I received an invitation to view the new "exquisite studio, one-bedroom, and penthouse units" at the "latest premium property now under construction in the heart of Manhattan."

I can choose from 2 packages:
3 days/2 nights at the Hilton, NY
Accommodations for 2
Choice of 20,000 Hilton HHonors points or 2 nights of hotel parking
From $299

3 days/2 nights at the Hilton, NY
Accommodations for 2
Choice of 20,000 Hilton HHonors points or 2 nights of hotel parking
$200 Entertainment Voucher good for shows and events
From $398

So, my question is, is this a good deal?  I'm leery of the "from" in the wording.  I would have up to one year to take my get-away after reserving.   I do not see anything about the length of the presentation.  Also, I'd like a little more detail on what that $200 Entertainment voucher would buy me.

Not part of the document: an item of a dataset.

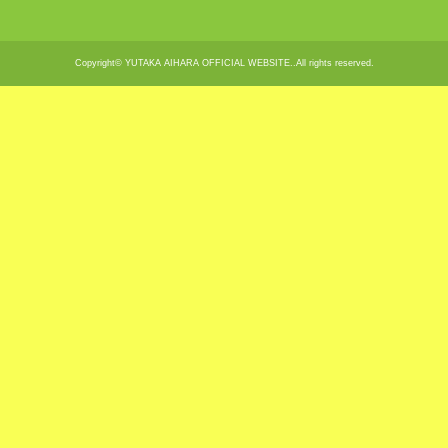
Copyright© YUTAKA AIHARA OFFICIAL WEBSITE..All rights reserved.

Does anyone have any experience with this type of package from Hilton?  Advice and opinions are requested.

Thanks,
Sue


----------



## falmouth3 (Nov 29, 2007)

No comments?  I thought for sure people on TUG would want to weigh in with their opinions.   

Sue


----------



## linsj (Nov 29, 2007)

Considering the price of hotel rooms in NYC, this is a good deal for two or three nights. Personally I'd take the three-night package since I've been wanting to go to NYC and don't have enough hotel points. I bought a similar package at another HGVC property, but I don't recall the word "from" with the price. I would call and ask about that, as well as what the entertainment voucher is good for. 

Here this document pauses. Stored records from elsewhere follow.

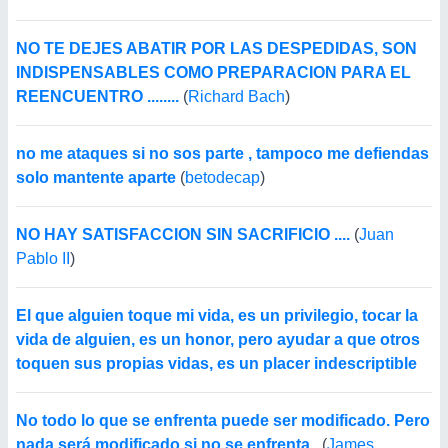
NO TE DEJES ABATIR POR LAS DESPEDIDAS, SON
INDISPENSABLES COMO PREPARACION PARA EL
REENCUENTRO ........
(
Richard Bach
)
no me ataques si no sos parte , tampoco me defiendas
solo mantente aparte
(
betodecap
)
NO HAY SATISFACCION SIN SACRIFICIO ....
(
Juan
Pablo II
)
El que alguien toque mi vida, es un privilegio, tocar la
vida de alguien, es un honor, pero ayudar a que otros
toquen sus propias vidas, es un placer indescriptible
No todo lo que se enfrenta puede ser modificado. Pero
nada será modificado si no se enfrenta .
(
James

The presentations usually last about an hour. In spite of other threads here, I've found them--and owners' updates--to be low key.


----------



## KathyA (Nov 29, 2007)

*I own at the Hilton Club New York*

It's a great deal for the weekend.  I love the Hilton Club New York and go several times a year.


----------



## brother coony (Nov 29, 2007)

I did A tour 3yrs ago and the from was there. as week nites are the lower price than weekend nites, I paid $250 per nite as I requested New Years eve and got it , I ask the rep. how come the invite stated from $99 and they were charging me $250, He told me that the studio unit I was getting normaly goes for $750 per nite on new years eve,

I agree the 3 nites are a good deal as it normaly comes with breakfast, and afthernoon cocktail  and parking if driving to NYC:whoopie:


----------



## derb (Nov 30, 2007)

A good deal if your looking to go to NYC.  
Don't hesitate to ask for extras to seal the deal.


----------



## ricoba (Nov 30, 2007)

I think the Hilton TS Promo deals are as good or better than other deals I have been offered by other TS companies.  

Enjoy the getaway!


----------



## channimal (Dec 1, 2007)

ricoba said:


> I think the Hilton TS Promo deals are as good or better than other deals I have been offered by other TS companies.
> 
> Enjoy the getaway!



Absolutely agree.  My wife and I bought at the Hilton Club-NY after a weekend invite.  Based on a really good experience, low pressure.  No regrets with that purchase.


----------



## falmouth3 (Dec 2, 2007)

Thanks to everyone for their input.  I'll probably call in the next couple of weeks and take advantage of the offer.

Thanks again,
Sue


----------



## falmouth3 (Jul 14, 2008)

*Manhattan Hilron Deal / TS presentation*

We got a phone call from Hilton today and part of my husband's conversation with them was recorded on our machine, but he didn't get their contact info. Does anyone know what the deal is and how to contact them?  I got an offer last year but wasn't able to follow through.  I'd like to this year, though.

Sue


----------



## yumdrey (Jul 14, 2008)

Sue, these promotions are in their (HGVC) website. You can reserve it through online.


----------



## falmouth3 (Jul 14, 2008)

Yes, you are absolutely correct.  Thanks!

Sue


----------